Through my membership with the New Jersey American Industrial Hygiene Association (NJ-AIHA), I had the opportunity to make a presentation at the New Jersey Clean Air Councils (NJCAC) annual meeting on April 13 th. This particular meeting sounded intriguing as it would be focusing on a topic of great interest to me a technical dialogue on how to measure and identify the effect of air pollution (and other environmental stressors) on the cumulative health issues of the public. The meeting aimed to bring professionals from varying disciplines to discuss technical approaches, academic research and general opinions on how to reduce this pollution and therefore improve the health of the affected populations.
The meeting lasted a full day with contributing presentations from a dozen or so professionals. There were 15 NJCAC Board members at the meeting and 50+ attendees comprised of 11 presenters, NJDEP staff, and members of the public. As a presenter, we were each given about 20 minutes to make our points regarding specific urban populations that have inordinately higher exposure to air contaminants as compared to people living and working in cleaner urban, suburban and rural areas of the state. The majority of the presentations concluded that there are neighborhoods where pollution levels are chronically and significantly high. Presented evidence also linked higher incidences of illnesses and disease with these cumulative exposures to contaminants and other environmental (and social) stressors.

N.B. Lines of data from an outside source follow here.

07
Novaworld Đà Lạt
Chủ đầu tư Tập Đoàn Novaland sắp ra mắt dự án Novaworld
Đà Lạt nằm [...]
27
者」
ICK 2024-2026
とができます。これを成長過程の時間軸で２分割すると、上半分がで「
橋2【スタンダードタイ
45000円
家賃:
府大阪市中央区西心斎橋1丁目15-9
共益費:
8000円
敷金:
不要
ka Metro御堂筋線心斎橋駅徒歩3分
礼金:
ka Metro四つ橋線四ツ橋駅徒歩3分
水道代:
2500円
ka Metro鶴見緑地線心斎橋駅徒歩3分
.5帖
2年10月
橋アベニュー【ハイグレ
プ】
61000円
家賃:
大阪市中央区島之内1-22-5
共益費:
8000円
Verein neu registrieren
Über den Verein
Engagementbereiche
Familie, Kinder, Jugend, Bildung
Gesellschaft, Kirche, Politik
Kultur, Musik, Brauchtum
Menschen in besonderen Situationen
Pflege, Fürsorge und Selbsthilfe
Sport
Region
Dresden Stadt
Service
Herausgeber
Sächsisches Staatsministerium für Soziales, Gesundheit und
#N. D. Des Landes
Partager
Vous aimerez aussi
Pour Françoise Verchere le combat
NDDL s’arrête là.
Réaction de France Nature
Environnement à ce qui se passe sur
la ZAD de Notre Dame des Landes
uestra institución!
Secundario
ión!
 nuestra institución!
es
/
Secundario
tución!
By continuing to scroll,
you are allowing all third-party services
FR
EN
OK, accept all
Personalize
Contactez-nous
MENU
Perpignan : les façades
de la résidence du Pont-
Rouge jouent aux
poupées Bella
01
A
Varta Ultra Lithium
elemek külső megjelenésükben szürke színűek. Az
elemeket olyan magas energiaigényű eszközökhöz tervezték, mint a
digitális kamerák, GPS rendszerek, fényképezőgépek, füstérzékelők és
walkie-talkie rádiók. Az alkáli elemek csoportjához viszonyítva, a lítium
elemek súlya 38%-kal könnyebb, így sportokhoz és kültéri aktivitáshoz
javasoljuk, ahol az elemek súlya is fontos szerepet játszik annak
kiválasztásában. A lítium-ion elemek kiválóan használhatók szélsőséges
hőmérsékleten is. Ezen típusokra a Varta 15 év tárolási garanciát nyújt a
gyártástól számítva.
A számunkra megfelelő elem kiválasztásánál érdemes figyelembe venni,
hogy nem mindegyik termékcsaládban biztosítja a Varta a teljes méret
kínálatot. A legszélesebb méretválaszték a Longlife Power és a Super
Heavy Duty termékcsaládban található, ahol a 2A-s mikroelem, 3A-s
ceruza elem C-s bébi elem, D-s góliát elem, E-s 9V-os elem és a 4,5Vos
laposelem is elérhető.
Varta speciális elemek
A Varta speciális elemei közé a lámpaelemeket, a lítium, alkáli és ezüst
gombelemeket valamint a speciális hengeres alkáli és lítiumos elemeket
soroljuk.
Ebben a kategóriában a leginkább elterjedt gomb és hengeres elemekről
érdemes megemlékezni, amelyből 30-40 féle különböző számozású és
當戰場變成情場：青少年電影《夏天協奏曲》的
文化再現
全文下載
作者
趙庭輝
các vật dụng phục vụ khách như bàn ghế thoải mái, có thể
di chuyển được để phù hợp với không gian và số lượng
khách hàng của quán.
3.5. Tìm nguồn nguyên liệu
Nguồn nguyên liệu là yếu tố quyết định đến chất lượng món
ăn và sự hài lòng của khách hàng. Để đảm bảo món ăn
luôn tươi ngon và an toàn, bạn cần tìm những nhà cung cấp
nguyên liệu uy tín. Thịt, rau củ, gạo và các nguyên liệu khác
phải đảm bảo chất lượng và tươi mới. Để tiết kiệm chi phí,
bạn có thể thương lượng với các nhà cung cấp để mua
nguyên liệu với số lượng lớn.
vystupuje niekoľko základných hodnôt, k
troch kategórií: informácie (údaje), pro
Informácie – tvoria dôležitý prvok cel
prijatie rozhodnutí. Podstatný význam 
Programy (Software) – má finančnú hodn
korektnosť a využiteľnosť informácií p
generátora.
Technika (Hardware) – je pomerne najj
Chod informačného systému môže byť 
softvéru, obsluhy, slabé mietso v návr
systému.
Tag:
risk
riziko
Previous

Bob Martin, the NJDEP Commissioner, gave an introductory presentation outlining current and future regulatory initiatives for reducing air pollution in New Jersey. One plan is to ban older diesel equipment in areas that do not have effective emission controls. Joe Suchecki, a representative of the Engine Manufacturers Association, correspondingly, presented convincing evidence that new diesel technology does not create air pollution problems. The trick now is to get all the older diesel equipment off all the roads and construction sites replaced by either new equipment or equipment retrofitted to control air emissions.

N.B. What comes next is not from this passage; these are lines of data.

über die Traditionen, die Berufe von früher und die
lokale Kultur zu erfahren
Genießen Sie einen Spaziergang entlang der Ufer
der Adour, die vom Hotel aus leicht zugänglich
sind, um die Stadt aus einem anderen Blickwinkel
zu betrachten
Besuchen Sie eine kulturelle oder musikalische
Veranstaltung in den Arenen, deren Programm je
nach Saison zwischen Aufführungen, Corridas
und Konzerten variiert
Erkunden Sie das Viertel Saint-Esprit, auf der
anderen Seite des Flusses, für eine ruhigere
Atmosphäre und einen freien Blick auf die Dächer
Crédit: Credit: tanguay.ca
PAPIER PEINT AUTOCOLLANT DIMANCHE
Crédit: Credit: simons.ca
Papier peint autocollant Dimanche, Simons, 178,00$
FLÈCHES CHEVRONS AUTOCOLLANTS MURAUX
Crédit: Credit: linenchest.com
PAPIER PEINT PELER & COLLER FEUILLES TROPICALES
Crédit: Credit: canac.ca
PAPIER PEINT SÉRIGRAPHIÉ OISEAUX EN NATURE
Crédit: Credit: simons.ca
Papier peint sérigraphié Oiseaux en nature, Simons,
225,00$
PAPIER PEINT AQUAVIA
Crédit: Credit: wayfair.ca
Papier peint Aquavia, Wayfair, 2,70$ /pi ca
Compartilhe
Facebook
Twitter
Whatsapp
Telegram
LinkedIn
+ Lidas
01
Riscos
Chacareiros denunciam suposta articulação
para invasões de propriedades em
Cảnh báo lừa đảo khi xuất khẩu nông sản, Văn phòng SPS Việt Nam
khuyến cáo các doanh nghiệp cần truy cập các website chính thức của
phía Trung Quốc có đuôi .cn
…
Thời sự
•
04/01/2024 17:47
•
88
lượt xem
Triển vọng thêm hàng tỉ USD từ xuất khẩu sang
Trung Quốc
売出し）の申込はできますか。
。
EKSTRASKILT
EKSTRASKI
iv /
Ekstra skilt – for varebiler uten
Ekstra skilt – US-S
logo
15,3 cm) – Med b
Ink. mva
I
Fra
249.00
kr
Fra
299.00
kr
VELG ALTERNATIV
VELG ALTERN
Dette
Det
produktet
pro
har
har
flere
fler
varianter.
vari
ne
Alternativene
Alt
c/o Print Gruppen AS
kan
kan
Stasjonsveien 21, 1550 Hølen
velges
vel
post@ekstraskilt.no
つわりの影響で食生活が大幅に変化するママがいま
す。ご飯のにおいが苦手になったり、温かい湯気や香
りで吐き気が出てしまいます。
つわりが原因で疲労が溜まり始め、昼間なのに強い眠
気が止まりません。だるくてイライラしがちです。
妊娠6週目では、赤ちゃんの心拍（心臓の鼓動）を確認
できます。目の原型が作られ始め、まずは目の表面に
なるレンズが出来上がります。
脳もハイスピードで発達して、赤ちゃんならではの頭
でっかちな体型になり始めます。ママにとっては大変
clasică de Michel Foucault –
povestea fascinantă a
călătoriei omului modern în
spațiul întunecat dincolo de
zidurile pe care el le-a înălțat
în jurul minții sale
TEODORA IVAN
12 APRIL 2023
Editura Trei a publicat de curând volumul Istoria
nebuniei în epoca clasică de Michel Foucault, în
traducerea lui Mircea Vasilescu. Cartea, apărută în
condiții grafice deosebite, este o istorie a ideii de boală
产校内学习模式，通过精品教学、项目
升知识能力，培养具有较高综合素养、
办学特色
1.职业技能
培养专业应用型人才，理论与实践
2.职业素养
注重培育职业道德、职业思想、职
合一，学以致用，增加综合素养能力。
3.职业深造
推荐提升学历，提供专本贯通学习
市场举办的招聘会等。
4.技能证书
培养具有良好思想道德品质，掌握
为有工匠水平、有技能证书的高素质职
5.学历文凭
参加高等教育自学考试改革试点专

Ana Baptista, PhD, gave an excellent presentation on the high levels of pollution in the Newark Ironbound district and the resulting links to disease in the residential population resulting from cumulative exposure to these contaminants. Dr. Robert Laumbach gave a similar presentation about future research that he is leading to test people who live in the Ironbound in an attempt to prove this link of air pollution exposure to increased illness and disease.
My own presentation discussed Emilcotts experience measuring local air pollution (particulates and vapors) and other environmental parameters (noise, wind speed and direction) using the Greenlight Environmental Monitoring System which collects, in real-time, data for particulates (at multiple particle size ranges) and vapors, coupled with data of wind speed and direction, to identify emission sources and measure their impact on local air pollution. We have found that what is measured, improves, and by using this sophisticated and integrated air monitoring approach, identified emission sources can be controlled to make immediate and sustainable improvements to the local air quality.
Overall, excellent information was presented, reinforcing the fact that the air quality in much of New Jersey is not very good and, in certain areas (usually in disadvantaged urban neighborhoods), it is extremely poor. And, residents living in zones with the worst air pollution also show some link to increased disease and illness.
I left the NJCAC annual meeting knowing that solid academic work was underway to prove that high levels of air pollution causes disease. What was missing was evidence that effective, short-term actions are being taken, to reduce the levels of pollution and contaminant exposure in these areas to improve overall health for the resident population.